Try it: Report each line from the records where the string "упаковке" turns up.

Entries shown:

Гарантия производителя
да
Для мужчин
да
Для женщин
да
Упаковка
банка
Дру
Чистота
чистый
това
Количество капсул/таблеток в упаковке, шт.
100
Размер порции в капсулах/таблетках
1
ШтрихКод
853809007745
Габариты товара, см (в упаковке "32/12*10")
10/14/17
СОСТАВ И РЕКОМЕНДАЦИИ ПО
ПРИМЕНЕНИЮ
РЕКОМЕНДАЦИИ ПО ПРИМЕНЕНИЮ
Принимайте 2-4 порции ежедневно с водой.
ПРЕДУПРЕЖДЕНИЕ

Reply to the task:
Количество капсул/таблеток в упаковке, шт.
Габариты товара, см (в упаковке "32/12*10")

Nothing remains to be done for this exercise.